Mary, Woman of the Eucharist

VATICAN CITY, JULY 8, 2005 (Zenit.org).- The "instrumentum laboris," or working document, for the Synod of Bishops on the Eucharist, to be held in Rome Oct. 2-23, was published by the Holy See on Thursday.

The document may be consulted at ZENIT's Web page.

Under Part IV: The Eucharist in the Mission of the Church; and Chapter 1: Eucharistic Spirituality; there is a section titled, Mary, Woman of the Eucharist:

76. The Most Holy Virgin Mary stands out among all the saints as a model of holiness and Eucharistic spirituality. According to Church Tradition, she is commemorated with veneration in all the Eucharistic Prayers of the Mass and in a particularly significant way in the Eastern Catholic Churches. Various responses call for a clearer explanation of the role of the Virgin Mary in the Eucharistic liturgy.

Mary is so intimately bound to the Eucharistic mystery that she is rightly called “Woman of the Eucharist” in the Encyclical Letter
Ecclesia de Eucharistia.

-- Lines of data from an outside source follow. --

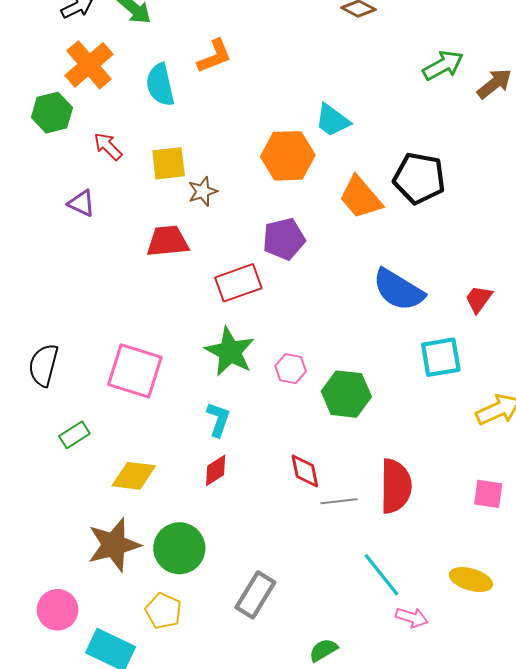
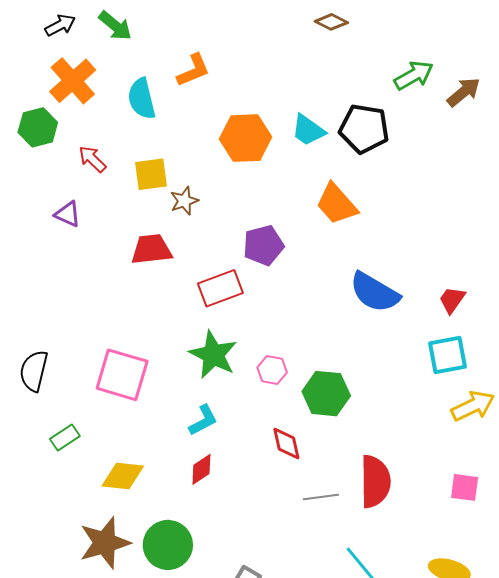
orange hexagon: (288, 156) -> (245, 138), moved
black pentagon: (419, 178) -> (364, 129), moved
cyan square: (441, 357) -> (448, 355), moved
cyan L-shape: (218, 419) -> (203, 420), turned 44
red diamond: (305, 471) -> (286, 443), moved

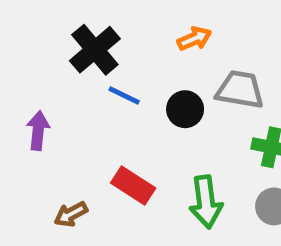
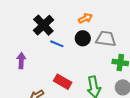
black circle: (185, 109) -> (83, 38), moved

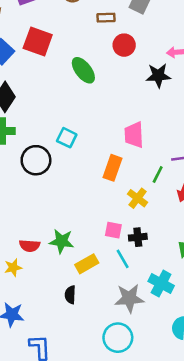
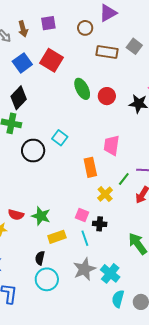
brown rectangle: (106, 18) -> (107, 52), size x1.5
red circle: (124, 45) -> (107, 96), moved
orange rectangle: (113, 168) -> (90, 167), turned -42
cyan cross: (161, 283) -> (110, 273), moved
gray star: (129, 298) -> (84, 269), turned -30
cyan circle: (118, 338) -> (47, 279), moved

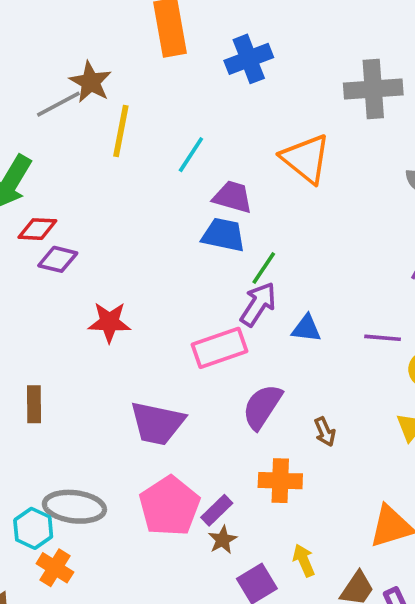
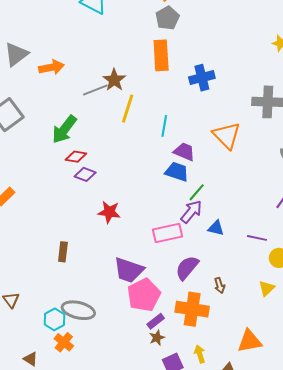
cyan line: (191, 155) -> (164, 126), turned -30
orange cross: (280, 481) -> (192, 309), size x1.4
pink pentagon: (169, 506) -> (144, 295), moved

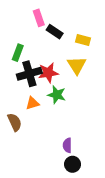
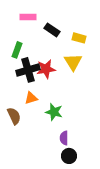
pink rectangle: (39, 18) -> (28, 17), moved, turned -70
green star: (57, 95) -> (54, 112), moved

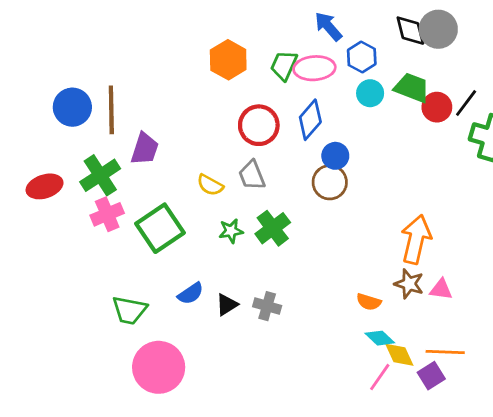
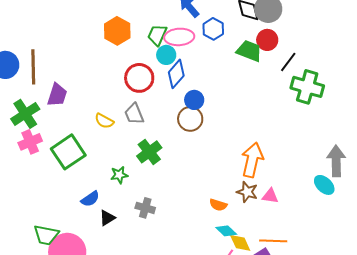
cyan circle: (370, 93) -> (166, 55), moved
red circle: (437, 107) -> (267, 40), moved
green star: (231, 231) -> (119, 175), moved
black triangle: (227, 305) -> (107, 218), moved
green trapezoid: (129, 310) -> (46, 235), moved

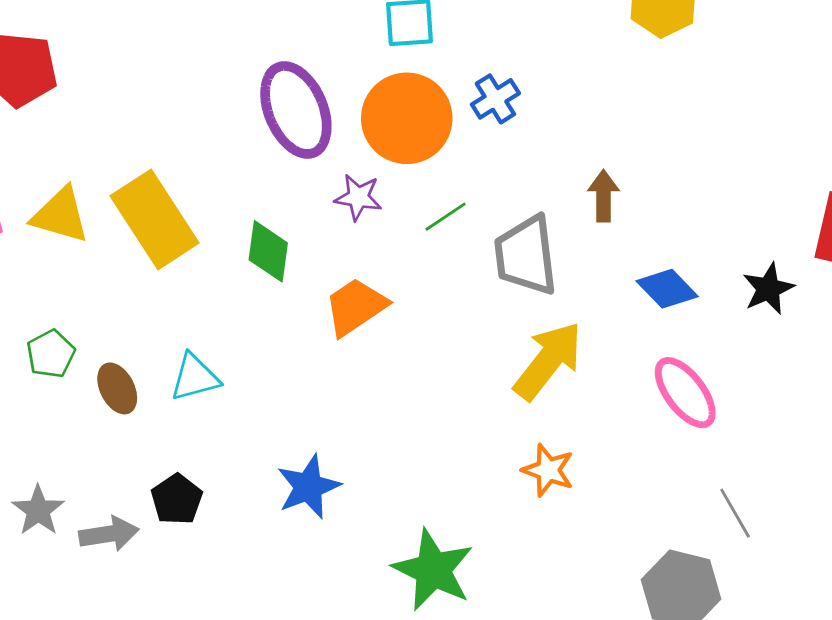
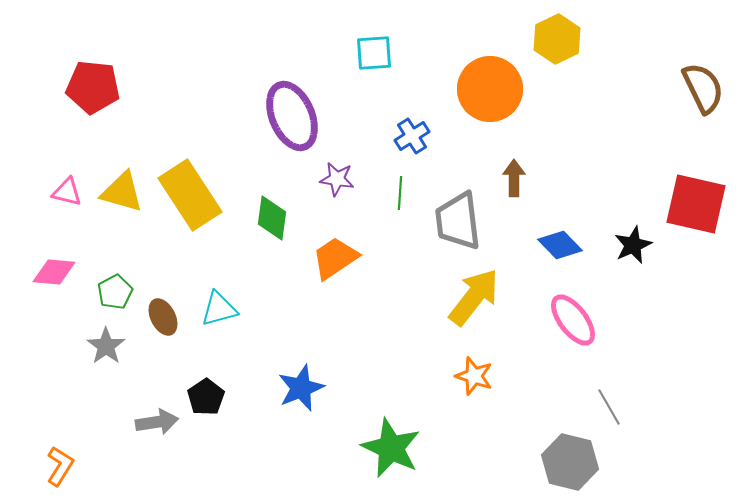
blue cross: (495, 99) -> (412, 136), moved
orange circle: (407, 118) -> (490, 89), moved
green line: (446, 217) -> (400, 193), turned -52
gray star: (38, 510) -> (106, 346), moved

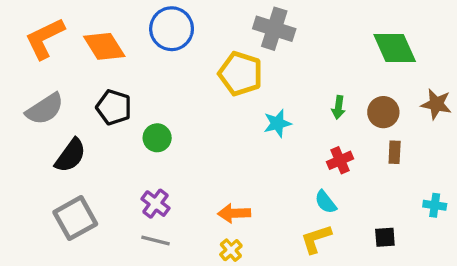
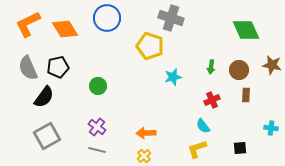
black pentagon: (114, 107) -> (58, 67), moved, turned -30
gray semicircle: (45, 109) -> (28, 68), turned 100

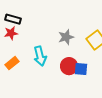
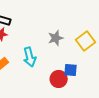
red circle: (69, 66) -> (59, 79), moved

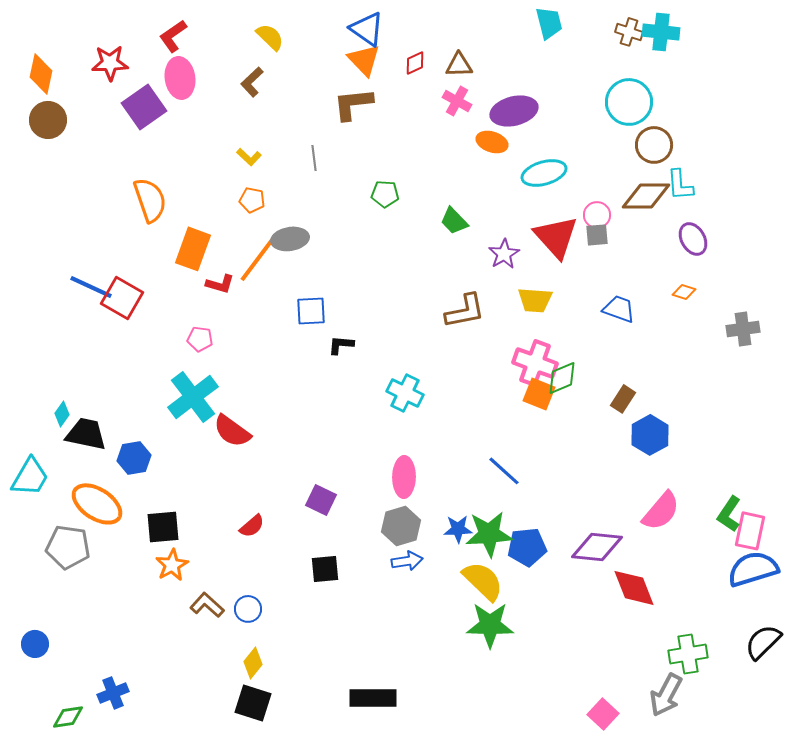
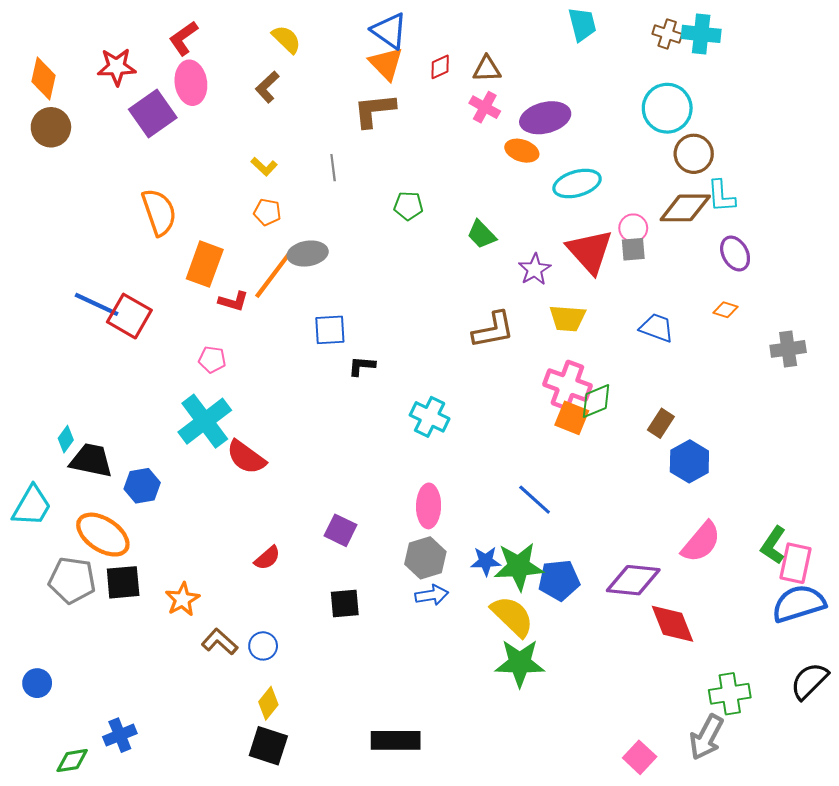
black square: (163, 527) -> (123, 582), moved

The life of Mary of Nazareth manifests in a sublime way the exclusive relationship between the Mother and the Son of God, who took his Body and Blood from her body and blood. In the same way, her life shows the intimate relationship uniting the Church to the Eucharist, since the Most Holy Virgin is the model and figure of the Church, whose life and mission have their source and summit in the Body and Blood of the Lord Jesus Christ.

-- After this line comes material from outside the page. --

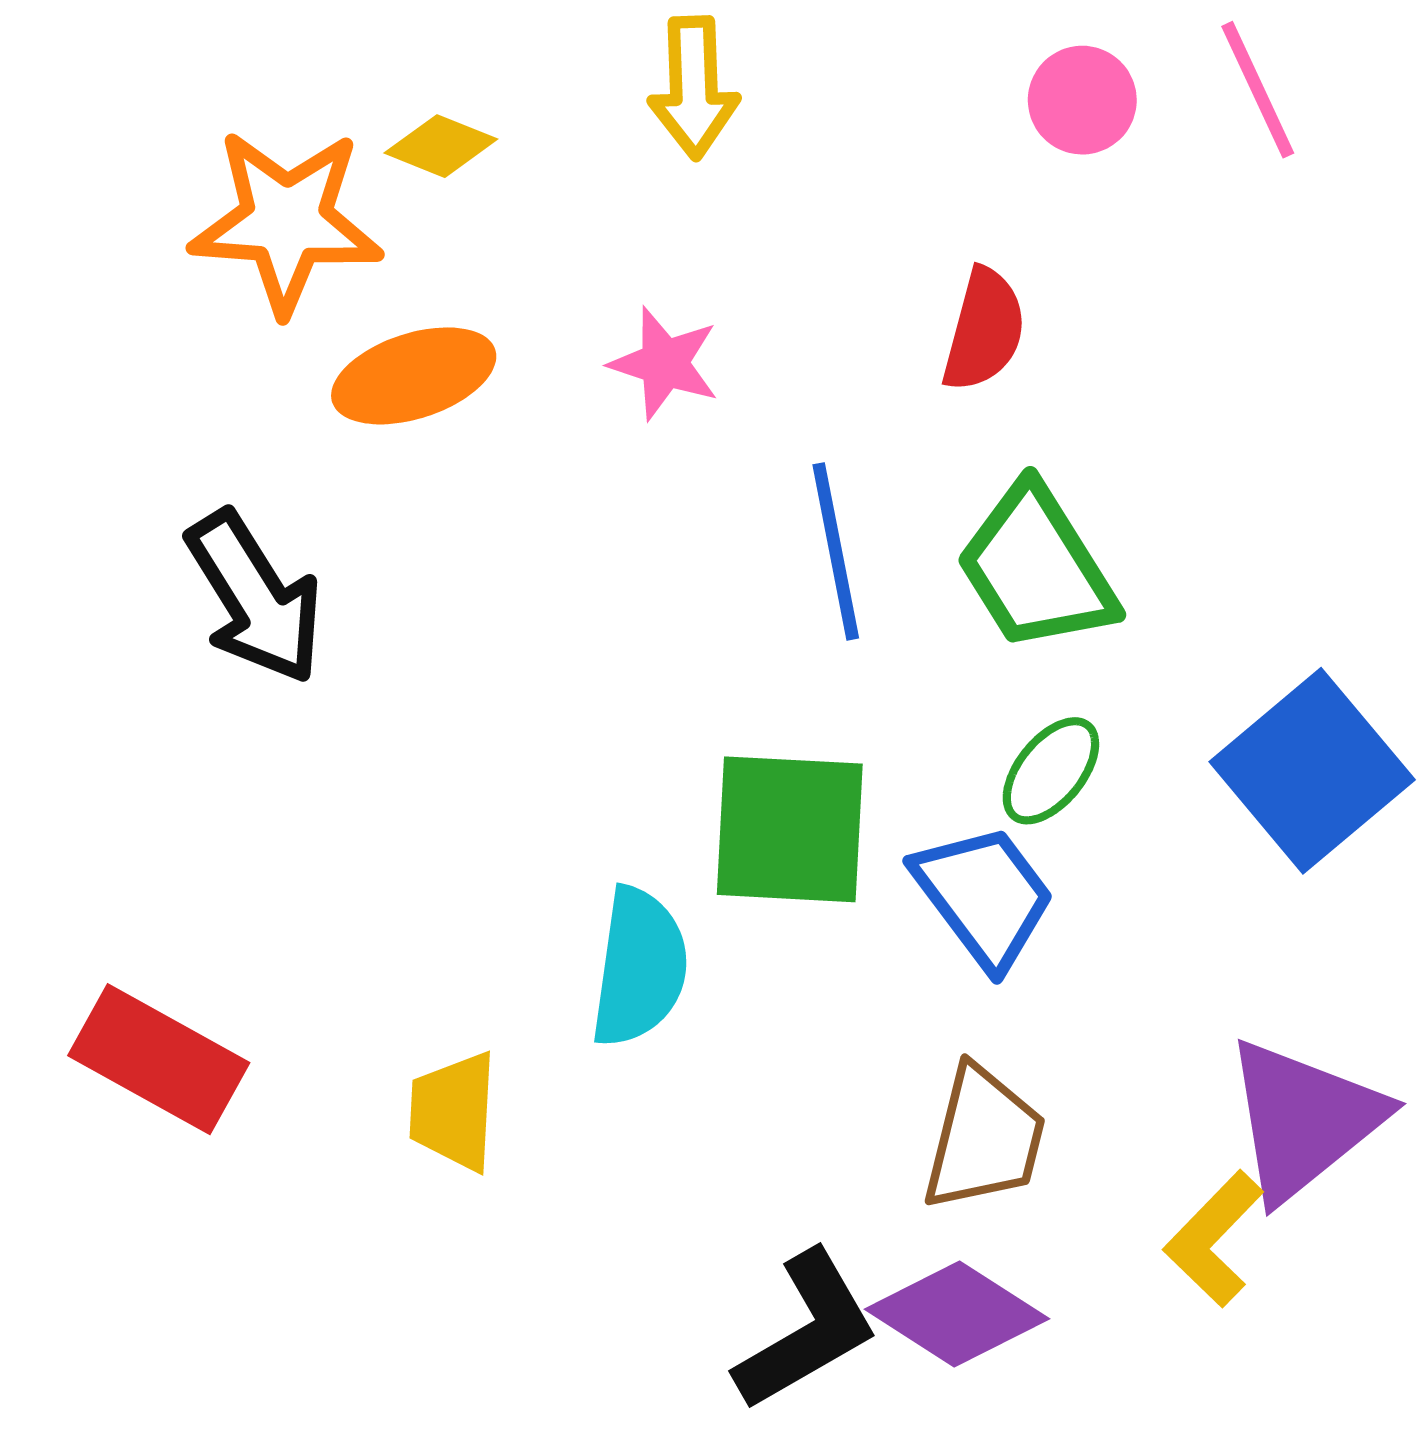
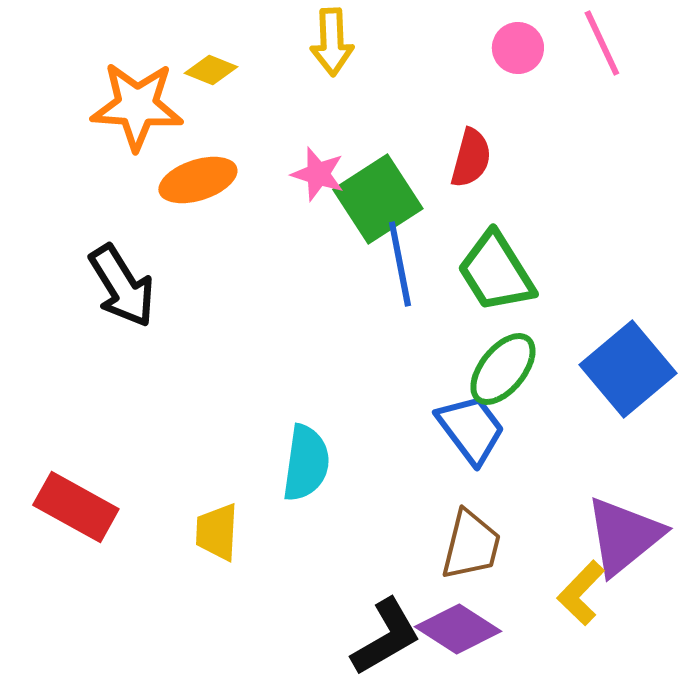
green ellipse: (1051, 771) -> (503, 369), size x1.4
green square: (790, 829) -> (378, 199), moved, turned -36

Mary’s association with the Eucharist comes more from the interior disposition which characterized her whole life than from her active participation at the moment of the institution of the Sacrament. Her life, which has a profound ecclesial significance, also has a Eucharistic character. By offering her virginal womb in the incarnation of the Word of God, Mary lived the spirit of the Eucharist even before the Sacrament was instituted. For nine months she was the living tabernacle of God. She then acted in a Eucharistic and ecclesial way, when she presented the Child Jesus to the shepherds, the Magi and the High Priest in the Temple. She offered the blessed fruit of her womb to the People of God and the Gentiles, so that they might adore him and acknowledge him as Messiah. Analogously, this is also true in her presence as well as her concern and intercession at Cana, when the Son worked his first sign in which he made an offering of himself through a miracle. The Virgin Mary made a similar gesture under the cross, as she participated in the sufferings of her Son. Afterwards, she received Christ’s body into her arms and placed it in the tomb as the secret seed of resurrection and new life for the salvation of the world. She again made an offering—Eucharistic and ecclesial in nature—by her presence at the outpouring of the Holy Spirit, the first gift of the Risen Lord to the Church at her beginning.

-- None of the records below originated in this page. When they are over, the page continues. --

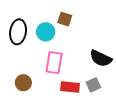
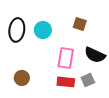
brown square: (65, 19) -> (80, 24), moved
pink rectangle: (54, 63) -> (66, 58), moved

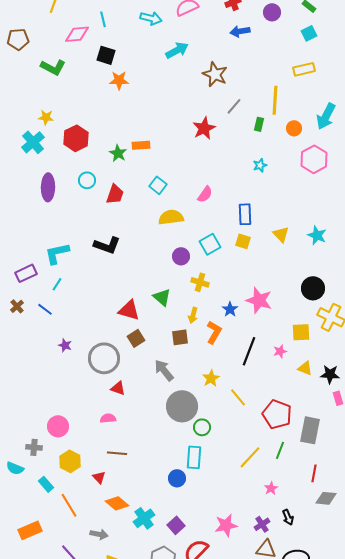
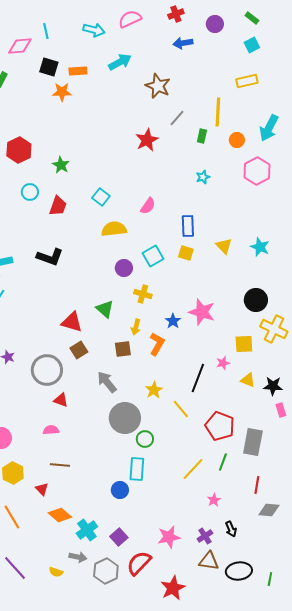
orange rectangle: (141, 145) -> (78, 71), moved
black line: (249, 351) -> (198, 378), moved
gray arrow: (99, 534) -> (78, 557), moved

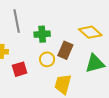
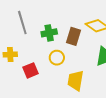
brown rectangle: (65, 50) -> (74, 36), moved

The Virgin Mary was conscious of having conceived Christ for the salvation of all humanity. Her awareness became more evident in her participation in the paschal mystery, when her Son entrusted all the faithful to her in the person of the Apostle John, with the words “Woman, behold your Son” (Jn 19:26). Like the Virgin Mary, the Church also makes the Lord Jesus present through the celebration of the Eucharist and gives him to all, so that they might have life in abundance (cf. Jn 10:10).

Mary, Woman of the Eucharist, pray for us!